EXERCISE DIRECTIONS ::
Within the listing below, please copy exactly the lines between the line holding "Kennt ihr das? Ihr seht einen Stoff" and the line holding "Kombination aus beiden ist ein Trau", inclusive.
+++ DATASET EXTRACT +++
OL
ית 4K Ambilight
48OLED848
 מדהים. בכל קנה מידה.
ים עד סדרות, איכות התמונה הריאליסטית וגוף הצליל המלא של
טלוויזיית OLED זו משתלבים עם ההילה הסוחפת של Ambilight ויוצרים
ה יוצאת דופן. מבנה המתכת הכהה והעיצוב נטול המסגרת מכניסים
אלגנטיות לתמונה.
+++
+++ DATASET EXTRACT +++
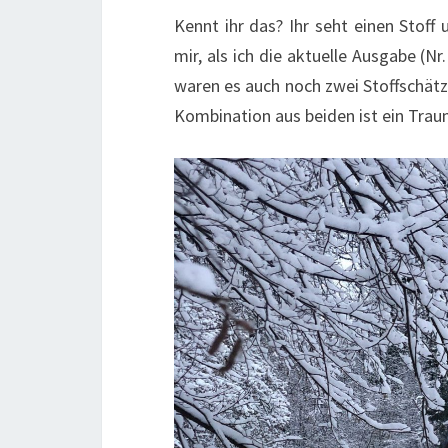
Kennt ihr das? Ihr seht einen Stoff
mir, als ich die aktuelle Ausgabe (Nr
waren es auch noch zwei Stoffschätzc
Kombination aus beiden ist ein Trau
+++
EXPECTED ANSWER ::
Kennt ihr das? Ihr seht einen Stoff
mir, als ich die aktuelle Ausgabe (Nr
waren es auch noch zwei Stoffschätzc
Kombination aus beiden ist ein Trau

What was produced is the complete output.